-- Provided entries follows --

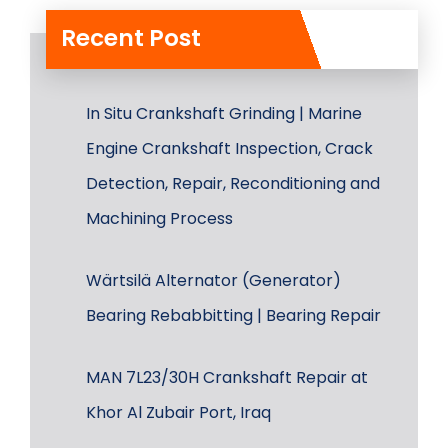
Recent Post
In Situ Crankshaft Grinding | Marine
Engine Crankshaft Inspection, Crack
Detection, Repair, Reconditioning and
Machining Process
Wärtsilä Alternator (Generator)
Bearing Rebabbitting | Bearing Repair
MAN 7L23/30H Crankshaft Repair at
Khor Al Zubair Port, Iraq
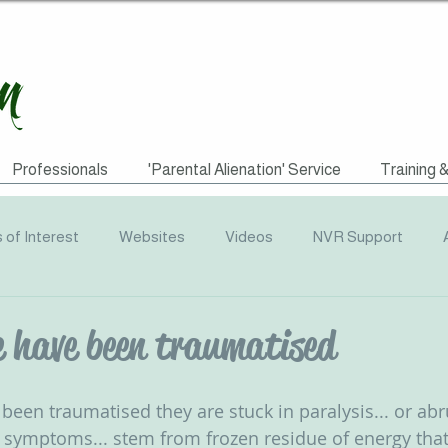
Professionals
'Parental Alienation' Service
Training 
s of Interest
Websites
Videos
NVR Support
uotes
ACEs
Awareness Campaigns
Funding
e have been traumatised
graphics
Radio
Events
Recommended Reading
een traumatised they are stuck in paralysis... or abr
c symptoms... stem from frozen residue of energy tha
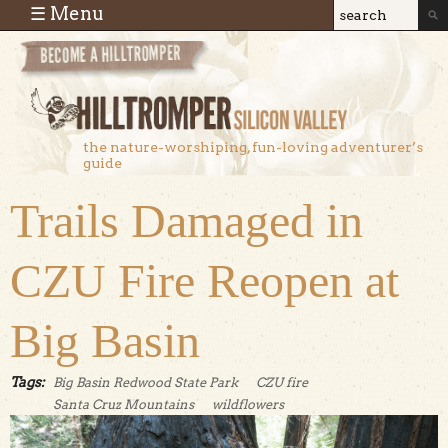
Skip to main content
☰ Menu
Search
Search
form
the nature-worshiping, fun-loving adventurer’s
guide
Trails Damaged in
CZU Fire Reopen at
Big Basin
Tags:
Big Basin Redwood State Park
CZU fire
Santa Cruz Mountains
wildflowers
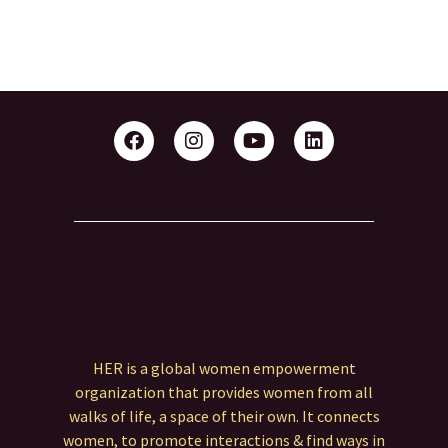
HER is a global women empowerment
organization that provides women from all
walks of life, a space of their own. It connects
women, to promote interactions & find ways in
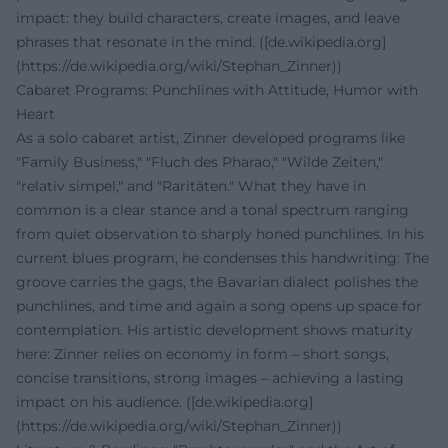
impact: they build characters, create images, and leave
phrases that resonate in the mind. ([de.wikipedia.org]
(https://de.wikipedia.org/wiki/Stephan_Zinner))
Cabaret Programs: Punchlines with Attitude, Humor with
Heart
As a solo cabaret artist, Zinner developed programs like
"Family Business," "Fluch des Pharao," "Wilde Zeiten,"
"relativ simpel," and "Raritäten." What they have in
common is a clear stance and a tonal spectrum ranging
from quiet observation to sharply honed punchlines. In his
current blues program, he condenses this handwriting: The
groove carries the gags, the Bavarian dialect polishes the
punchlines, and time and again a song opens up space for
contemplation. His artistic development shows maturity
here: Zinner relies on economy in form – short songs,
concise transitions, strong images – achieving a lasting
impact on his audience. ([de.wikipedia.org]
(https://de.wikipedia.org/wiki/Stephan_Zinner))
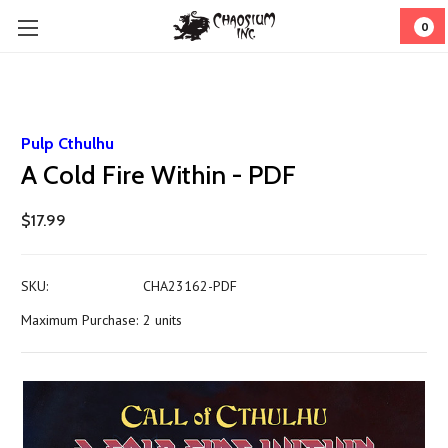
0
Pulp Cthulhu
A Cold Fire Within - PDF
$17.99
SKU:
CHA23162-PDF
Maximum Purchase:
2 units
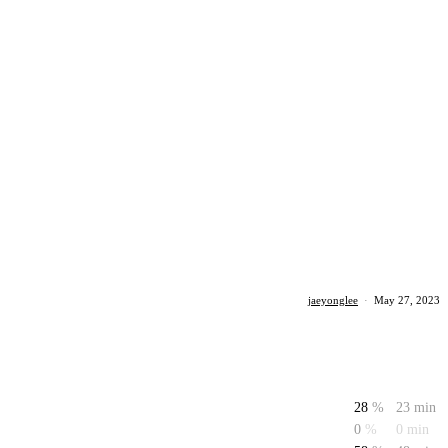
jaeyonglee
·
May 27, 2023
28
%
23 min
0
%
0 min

-- Provided entries concluded --

■ Problem to work on ■
Your response should consist solely of the lines from the line with "CZU Fire Reopen at" through the last line of the entries above, printed exactly and without pictures.

■ Your response ■
CZU Fire Reopen at
Big Basin
Tags:
Big Basin Redwood State Park
CZU fire
Santa Cruz Mountains
wildflowers
HER is a global women empowerment
organization that provides women from all
walks of life, a space of their own. It connects
women, to promote interactions & find ways in
impact: they build characters, create images, and leave
phrases that resonate in the mind. ([de.wikipedia.org]
(https://de.wikipedia.org/wiki/Stephan_Zinner))
Cabaret Programs: Punchlines with Attitude, Humor with
Heart
As a solo cabaret artist, Zinner developed programs like
"Family Business," "Fluch des Pharao," "Wilde Zeiten,"
"relativ simpel," and "Raritäten." What they have in
common is a clear stance and a tonal spectrum ranging
from quiet observation to sharply honed punchlines. In his
current blues program, he condenses this handwriting: The
groove carries the gags, the Bavarian dialect polishes the
punchlines, and time and again a song opens up space for
contemplation. His artistic development shows maturity
here: Zinner relies on economy in form – short songs,
concise transitions, strong images – achieving a lasting
impact on his audience. ([de.wikipedia.org]
(https://de.wikipedia.org/wiki/Stephan_Zinner))
0
Pulp Cthulhu
A Cold Fire Within - PDF
$17.99
SKU:
CHA23162-PDF
Maximum Purchase:
2 units
jaeyonglee
·
May 27, 2023
28
%
23 min
0
%
0 min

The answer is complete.